An enterprise regularly changes its attack surface due to the introduction of new technologies with built-in vulnerabilities and the development of sophisticated attack methods that take advantage of these shortcomings. However, existing repositories that provide such links have yet to be supplemented, increasing the likelihood of undermining the risk of a specific set of attack techniques with missing information.

In addition, associations often rely on manual interpretations that can be faster than the speed of attacks and therefore ineffective in combating the ever-growing list of vulnerabilities and attack actions. Therefore, it is mandatory to develop methodologies to automatically and accurately associate vulnerabilities with all relevant attack techniques.

A new study has introduced a new AI model that seems to solve the problem. Scientists — from the Department of Energy’s Pacific Northwest National Laboratory, Purdue University, Carnegie Mellon University and Boise State University — have intertwined three large databases of information about computer vulnerabilities, weaknesses and likely attack patterns.

This new framework, the scientists dubbed “Vulnerabilities and Weakness to Common Attack Pattern Mapping (VWC-MAP),” can automatically identify all relevant attack techniques of a vulnerability via weakness based on their text descriptions, applying natural language process (NLP) techniques.

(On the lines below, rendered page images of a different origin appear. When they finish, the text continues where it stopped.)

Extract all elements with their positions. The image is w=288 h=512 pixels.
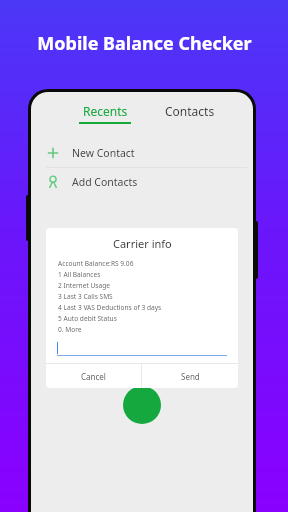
- staticText: 1 All Balances: [58, 270, 101, 279]
- staticText: 0. More: [58, 325, 82, 334]
- staticText: 2 Internet Usage: [58, 281, 110, 290]
- staticText: New Contact: [72, 146, 135, 160]
- staticText: Account Balance:RS 9.06: [58, 259, 134, 268]
- staticText: Add Contacts: [72, 175, 138, 189]
- button[interactable]: 6: [179, 281, 253, 314]
- button[interactable]: 4: [31, 281, 105, 314]
- button[interactable]: *: [31, 347, 105, 380]
- button[interactable]: 8: [105, 314, 179, 347]
- button[interactable]: Recents: [75, 103, 135, 124]
- staticText: 0: [137, 348, 147, 370]
- staticText: Cancel: [81, 371, 106, 382]
- staticText: GHI: [62, 305, 74, 314]
- button[interactable]: 0: [105, 347, 179, 380]
- staticText: 7: [63, 315, 73, 337]
- staticText: 4 Last 3 VAS Deductions of 3 days: [58, 303, 162, 312]
- button[interactable]: Contacts: [161, 103, 219, 119]
- button[interactable]: 9: [179, 314, 253, 347]
- staticText: Mobile Balance Checker: [37, 31, 252, 56]
- button[interactable]: 7: [31, 314, 105, 347]
- staticText: 4: [63, 282, 73, 304]
- staticText: JKL: [137, 305, 147, 314]
- staticText: Contacts: [165, 103, 215, 119]
- staticText: 5 Auto debit Status: [58, 314, 117, 323]
- button[interactable]: #: [179, 347, 253, 380]
- button[interactable]: Add Contacts: [31, 168, 253, 196]
- staticText: Carrier info: [113, 236, 172, 251]
- button[interactable]: Call: [123, 386, 161, 424]
- staticText: *: [64, 348, 73, 370]
- button[interactable]: New Contact: [31, 139, 253, 167]
- staticText: Send: [181, 371, 200, 382]
- staticText: Recents: [83, 103, 128, 119]
- staticText: +: [140, 371, 144, 380]
- button[interactable]: 5: [105, 281, 179, 314]
- staticText: 3 Last 3 Calls SMS: [58, 292, 113, 301]
- button[interactable]: Send: [142, 364, 238, 388]
- staticText: #: [211, 353, 222, 375]
- button[interactable]: Cancel: [46, 364, 141, 388]
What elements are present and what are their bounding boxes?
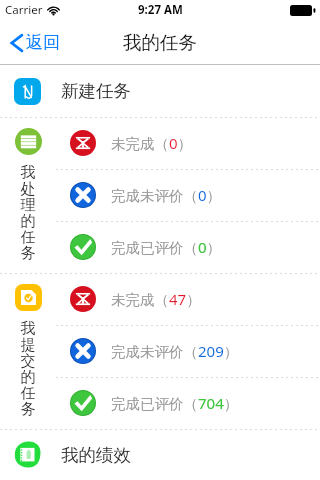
other: Done and rated	[70, 390, 96, 416]
staticText: 我的绩效	[61, 444, 131, 466]
button[interactable]: 新建任务	[0, 65, 320, 117]
other: Done, not rated	[70, 338, 96, 364]
staticText: 我处理的任务	[20, 163, 36, 263]
staticText: 未完成（0）	[111, 133, 193, 153]
staticText: 新建任务	[61, 80, 131, 102]
staticText: 完成已评价（0）	[111, 237, 222, 257]
button[interactable]: Pending	[56, 273, 320, 325]
staticText: 完成未评价（209）	[111, 341, 239, 361]
other: Done and rated	[70, 234, 96, 260]
staticText: 我的任务	[123, 31, 197, 54]
button[interactable]: Done, not rated	[56, 169, 320, 221]
button[interactable]: 我提交的任务	[0, 273, 56, 429]
button[interactable]: Pending	[56, 117, 320, 169]
button[interactable]: Done and rated	[56, 221, 320, 273]
button[interactable]: Done and rated	[56, 377, 320, 429]
button[interactable]: 返回	[0, 20, 70, 65]
button[interactable]: Done, not rated	[56, 325, 320, 377]
other: Pending	[70, 286, 96, 312]
staticText: 完成未评价（0）	[111, 185, 222, 205]
other: Pending	[70, 130, 96, 156]
staticText: 未完成（47）	[111, 289, 201, 309]
other: Done, not rated	[70, 182, 96, 208]
staticText: 完成已评价（704）	[111, 393, 239, 413]
staticText: 我提交的任务	[20, 319, 36, 419]
staticText: Carrier	[5, 2, 43, 18]
staticText: 返回	[26, 32, 60, 53]
button[interactable]: 我的绩效	[0, 429, 320, 480]
button[interactable]: 我处理的任务	[0, 117, 56, 273]
staticText: 9:27 AM	[138, 2, 183, 18]
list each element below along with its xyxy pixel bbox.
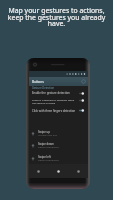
button[interactable]: Buttons [29,77,88,86]
staticText: Default behaviour [38,145,60,148]
button[interactable]: Swipe left [29,153,88,164]
staticText: There is a gesture to suppress while [32,98,75,101]
button[interactable]: There is a gesture to suppress while [29,97,88,105]
staticText: Swipe down [38,142,54,146]
staticText: Enable the gesture detection [32,91,70,95]
staticText: Swipe up [38,130,50,134]
button[interactable]: Click with three fingers detection [29,108,88,114]
button[interactable]: Toggle [79,99,84,102]
button[interactable]: Actions [48,164,68,178]
staticText: Default behaviour [38,158,60,161]
staticText: Already had this [38,133,57,136]
staticText: Gesture Detection [32,86,55,90]
staticText: the session is active [32,101,56,104]
button[interactable]: Toggle [79,109,84,112]
staticText: Buttons [32,80,44,84]
button[interactable]: Help [81,79,86,84]
staticText: Map your gestures to actions, keep the g… [4,6,109,28]
button[interactable]: Swipe up [29,128,88,139]
button[interactable]: Toggle [79,92,84,95]
button[interactable]: Gestures [29,164,48,178]
button[interactable]: Swipe down [29,140,88,151]
staticText: Swipe left [38,155,51,159]
staticText: Click with three fingers detection [32,109,76,113]
button[interactable]: Enable the gesture detection [29,90,88,96]
button[interactable]: Settings [68,164,88,178]
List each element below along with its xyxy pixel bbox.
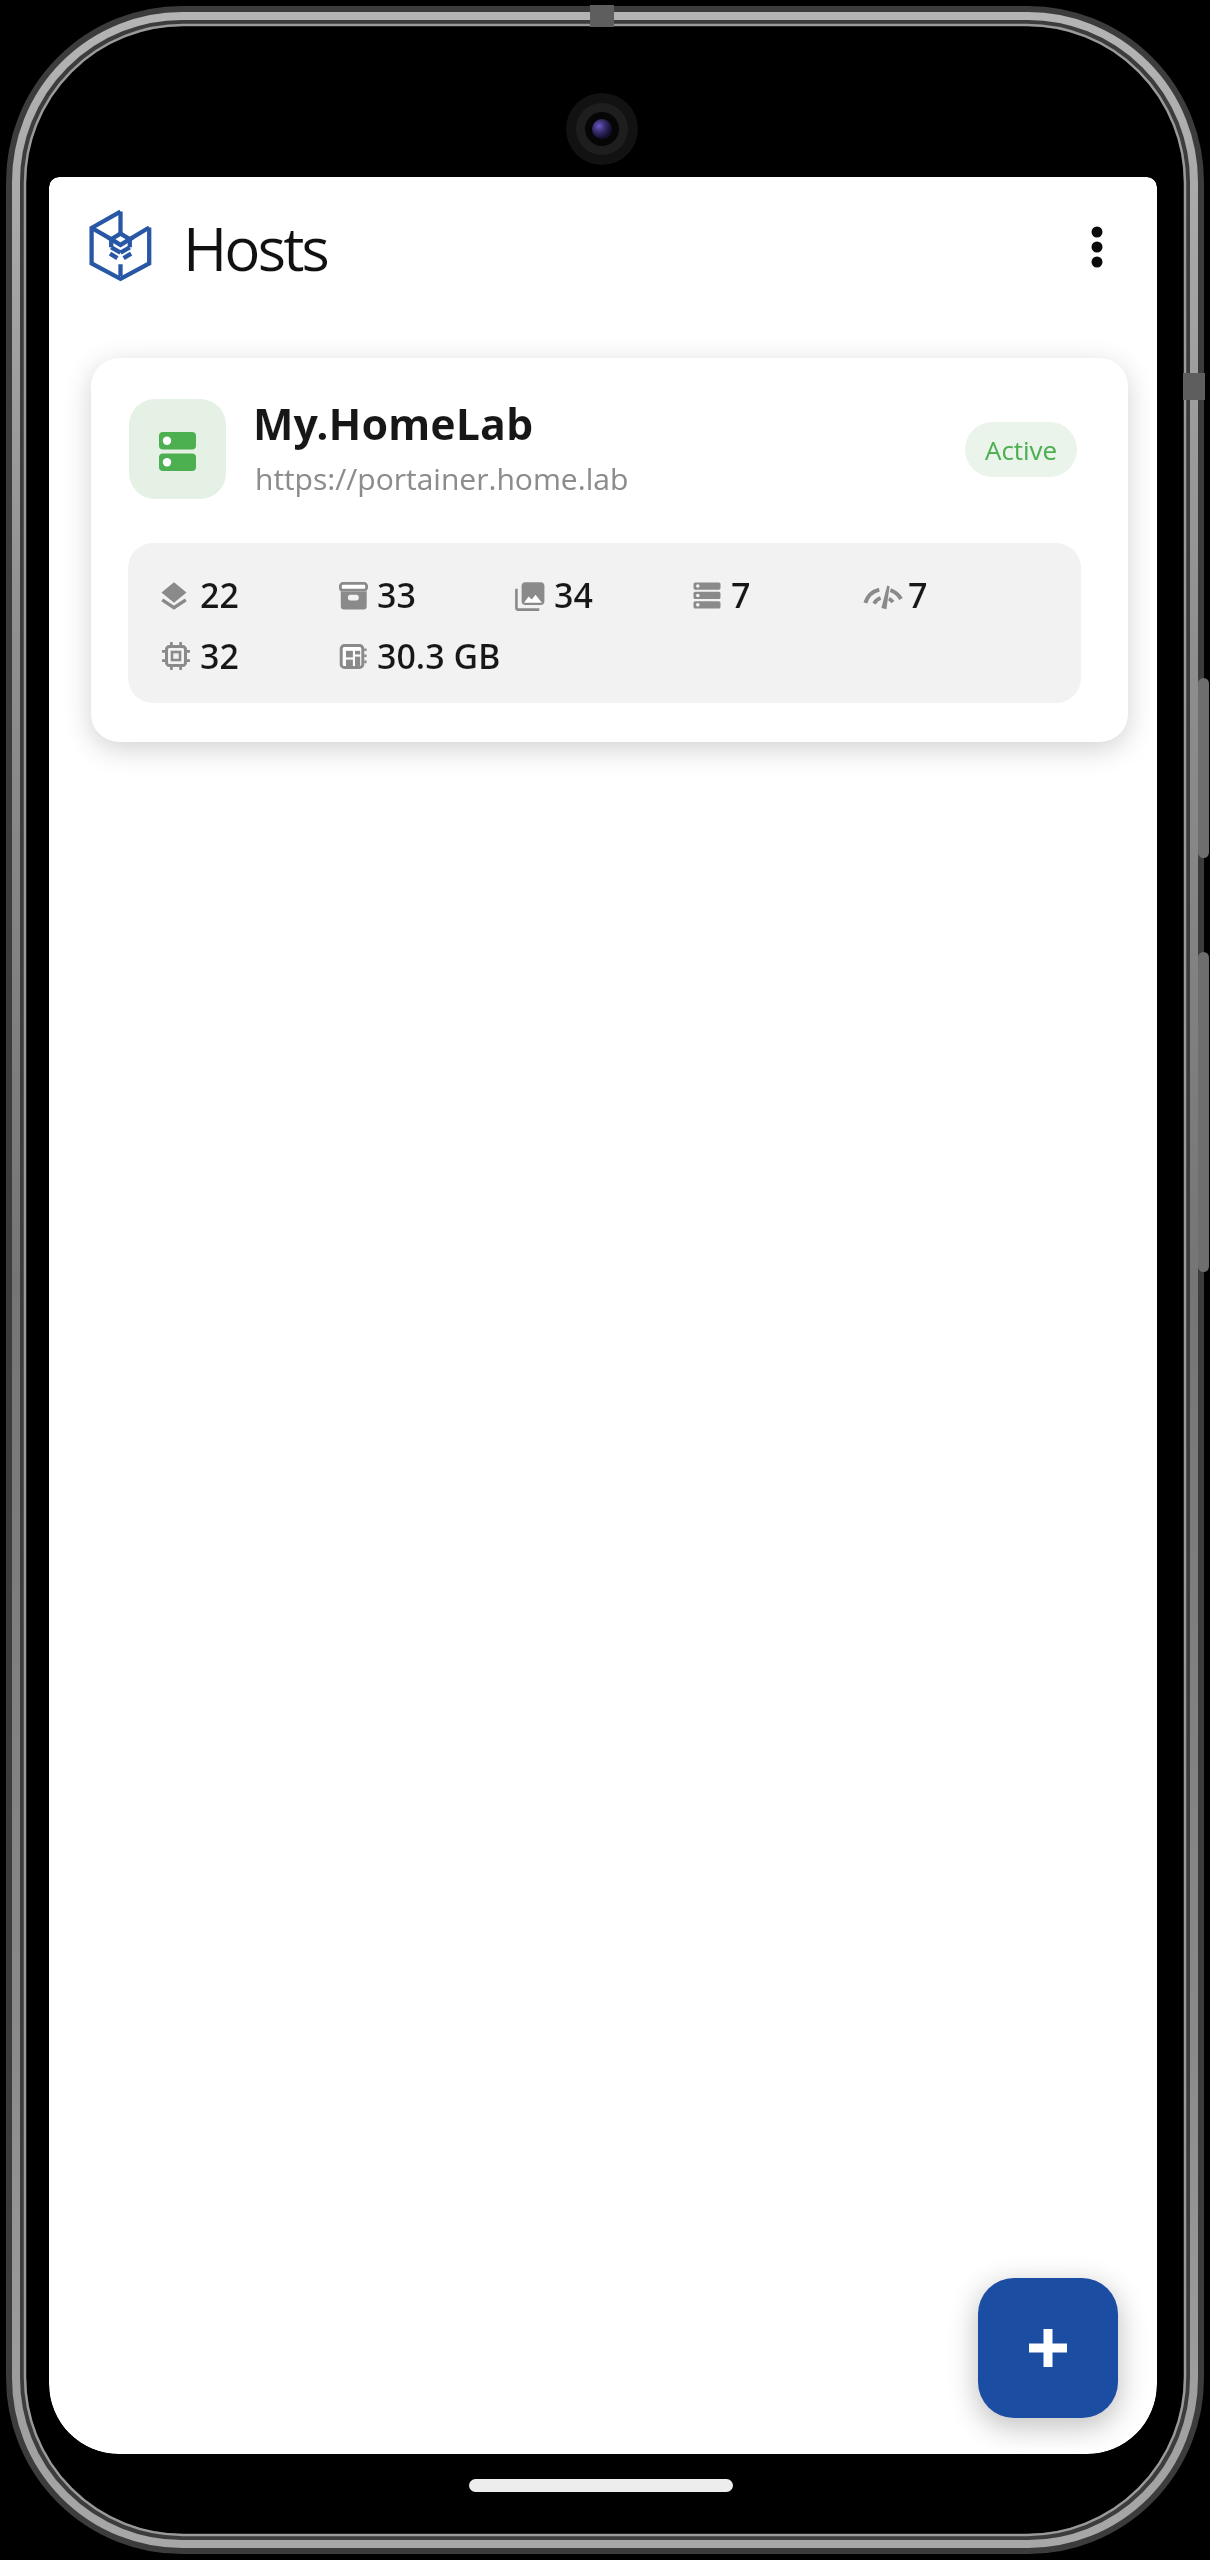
staticText: https://portainer.home.lab [255,458,629,499]
staticText: 34 [554,572,593,618]
staticText: 7 [731,572,751,618]
staticText: My.HomeLab [253,394,534,453]
staticText: 7 [908,572,928,618]
staticText: 22 [200,572,239,618]
button[interactable] [1057,192,1137,302]
staticText: Hosts [183,207,327,289]
staticText: 32 [200,633,239,679]
staticText: 33 [377,572,416,618]
button[interactable]: My.HomeLab [91,358,1128,742]
staticText: Active [985,432,1058,467]
staticText: 30.3 GB [377,633,501,679]
button[interactable] [978,2278,1118,2418]
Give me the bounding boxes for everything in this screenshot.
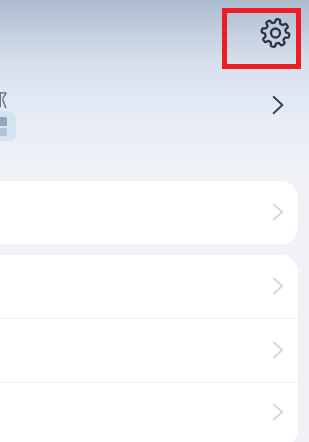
button[interactable]: Open [258, 86, 298, 124]
button[interactable]: Account [0, 111, 16, 141]
button[interactable]: Settings [222, 8, 301, 69]
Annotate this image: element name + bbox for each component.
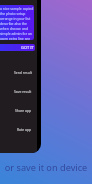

Mahantesh Halappanavar, a chief computer scientist at PNNL who led the overall effort, said: “Cyber ​​defenders are inundated with information and lines of code. What they need is interpretation and support for prioritization. Where are we vulnerable? What actions can we take?”

“If you are a cyber defender, you could be dealing with hundreds of vulnerabilities every day. You need to know how they can be exploited and what you need to do to mitigate these threats. That’s the crucial missing piece. You want to know the implications of a bug, how it can be exploited and how to stop that threat.”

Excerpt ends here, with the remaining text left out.